It was 12:30pm today when I realized that it was already lunchtime and we were still doing school work. Then the afternoon followed with our daily chore and spring cleaning out the front closet (including mopping inside the closet which probably hadn’t happened in years). Even though it felt good to get all of that done I was so sore and exhausted afterwards my whole body shut-down into some weird semi-conscious state where I was napping but also aware of everything that was going on around me yet physically unable to move.
At some point I did get a chance to pick this week’s Literary Witch and put Virginia Woolf away for now to make room for Zora Neale Hurston. This card brought back vivid memories of when I first read Their Eyes Were Watching God in an American Literature class in university and it being so different than anything I had read before. Coming from a very white conservative prairie city I just hadn’t been exposed literature that was so vastly different from anything my small world view knew about. I had spent junior high and high school reading Stephen King, John Steinbeck, and Thomas Hardy. My knowledge of the American Civil War came from the pages (and screen) of Gone With the Wind. Zora Neale Hurston blew me out of the water.

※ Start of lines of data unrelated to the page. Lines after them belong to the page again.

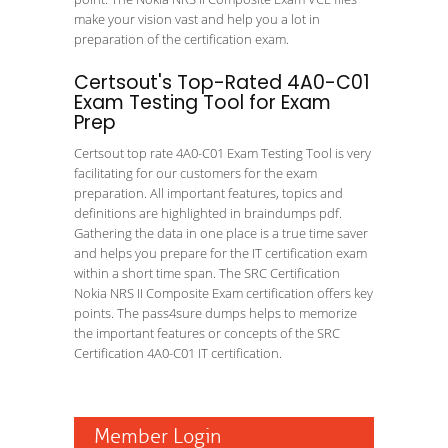
make your vision vast and help you a lot in
preparation of the certification exam.
Certsout's Top-Rated 4A0-C01
Exam Testing Tool for Exam
Prep
Certsout top rate 4A0-C01 Exam Testing Tool is very
facilitating for our customers for the exam
preparation. All important features, topics and
definitions are highlighted in braindumps pdf.
Gathering the data in one place is a true time saver
and helps you prepare for the IT certification exam
within a short time span. The SRC Certification
Nokia NRS II Composite Exam certification offers key
points. The pass4sure dumps helps to memorize
the important features or concepts of the SRC
Certification 4A0-C01 IT certification.
Member Login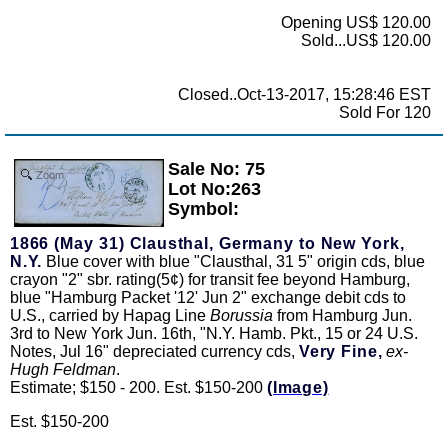
Opening US$ 120.00
Sold...US$ 120.00
Closed..Oct-13-2017, 15:28:46 EST
Sold For 120
Sale No: 75
Zoom
Lot No:263
Symbol:
1866 (May 31) Clausthal, Germany to New York,
N.Y.
Blue cover with blue "Clausthal, 31 5" origin cds, blue
crayon "2" sbr. rating(5¢) for transit fee beyond Hamburg,
blue "Hamburg Packet '12' Jun 2" exchange debit cds to
U.S., carried by Hapag Line
Borussia
from Hamburg Jun.
3rd to New York Jun. 16th, "N.Y. Hamb. Pkt., 15 or 24 U.S.
Notes, Jul 16" depreciated currency cds,
Very Fine,
ex-
Hugh Feldman
.
Estimate; $150 - 200. Est. $150-200
(Image)
Est. $150-200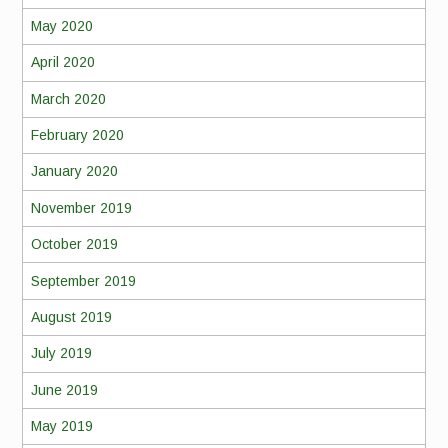
May 2020
April 2020
March 2020
February 2020
January 2020
November 2019
October 2019
September 2019
August 2019
July 2019
June 2019
May 2019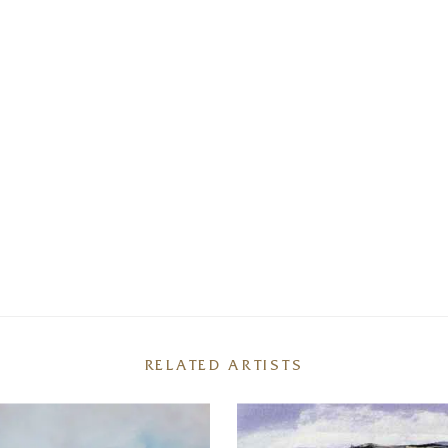
RELATED ARTISTS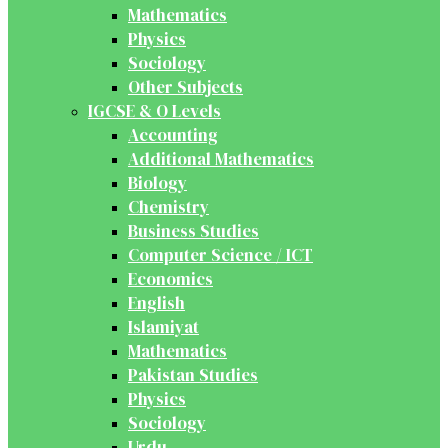
Mathematics
Physics
Sociology
Other Subjects
IGCSE & O Levels
Accounting
Additional Mathematics
Biology
Chemistry
Business Studies
Computer Science / ICT
Economics
English
Islamiyat
Mathematics
Pakistan Studies
Physics
Sociology
Urdu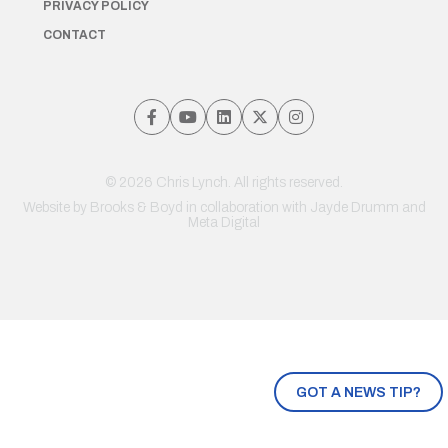
PRIVACY POLICY
CONTACT
© 2026 Chris Lynch. All rights reserved.
Website by
Brooks & Boyd
in collaboration with Jayde Drumm and
Meta Digital
GOT A NEWS TIP?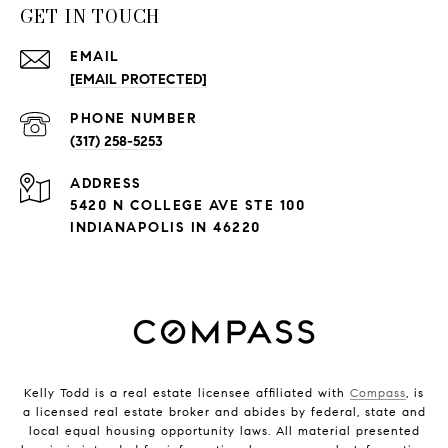
GET IN TOUCH
EMAIL
[EMAIL PROTECTED]
PHONE NUMBER
(317) 258-5253
ADDRESS
5420 N COLLEGE AVE STE 100
INDIANAPOLIS IN 46220
Kelly Todd is a real estate licensee affiliated with
Compass
, is
a licensed real estate broker and abides by federal, state and
local equal housing opportunity laws. All material presented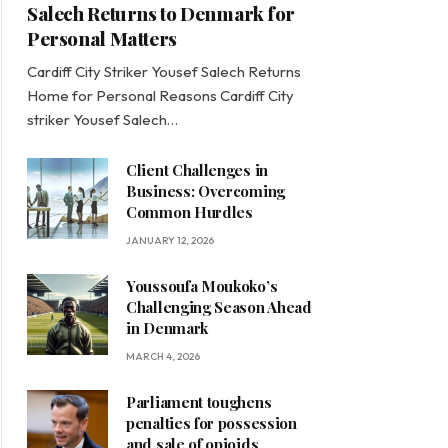
Salech Returns to Denmark for
Personal Matters
Cardiff City Striker Yousef Salech Returns
Home for Personal Reasons Cardiff City
striker Yousef Salech…
Client Challenges in
Business: Overcoming
Common Hurdles
JANUARY 12, 2026
Youssoufa Moukoko’s
Challenging Season Ahead
in Denmark
MARCH 4, 2026
Parliament toughens
penalties for possession
and sale of opioids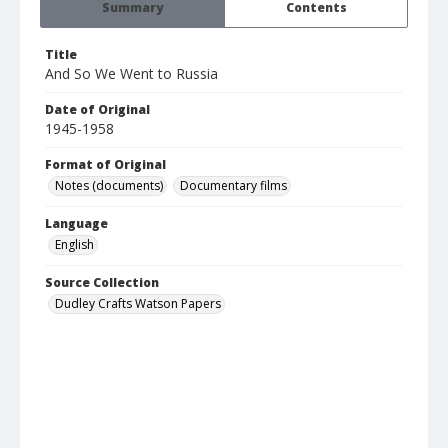
Summary
Contents
Title
And So We Went to Russia
Date of Original
1945-1958
Format of Original
Notes (documents)
Documentary films
Language
English
Source Collection
Dudley Crafts Watson Papers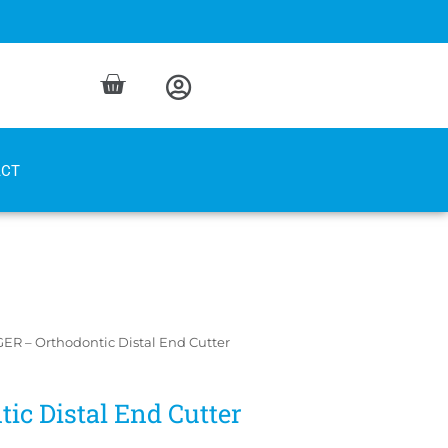
ACT
ER – Orthodontic Distal End Cutter
ic Distal End Cutter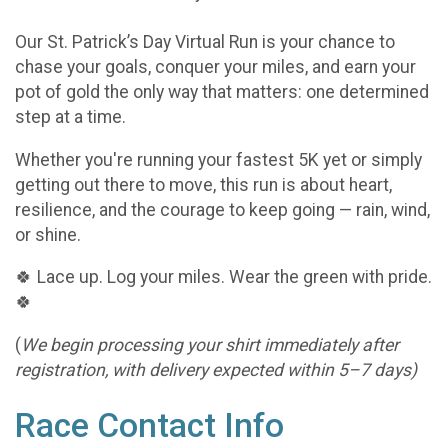
Our St. Patrick’s Day Virtual Run is your chance to
chase your goals, conquer your miles, and earn your
pot of gold the only way that matters: one determined
step at a time.
Whether you're running your fastest 5K yet or simply
getting out there to move, this run is about heart,
resilience, and the courage to keep going — rain, wind,
or shine.
🍀 Lace up. Log your miles. Wear the green with pride.
🍀
(
We begin processing your shirt immediately after
registration, with delivery expected within 5–7 days)
Race Contact Info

I remember reading Their Eyes Were Watching God a couple times the summer following that American Literature class. Laying on my couch in my basement apartment trying to avoid the sweltering Montreal heat. At some point before leaving Montreal I passed the book along to a friend and haven’t read it since.
This week’s card calls me to focus on stories: my own and others. And to listen – also to myself and others. I need to listen to my needs – some days I need to listen to my body and some days I need to ignore it and see how far I can push myself (which in a sense is listening to my wants because I don’t want to always have to step back and be that sick person). Times are also changing in our little family as people are growing and maturing. As the voices of my children grow older I need to start listening to them with new ears.
(These current blog posts are part of my #100dayproject and are written quickly and posted without significant editing. They are what they are, mistakes and all. Much like me.)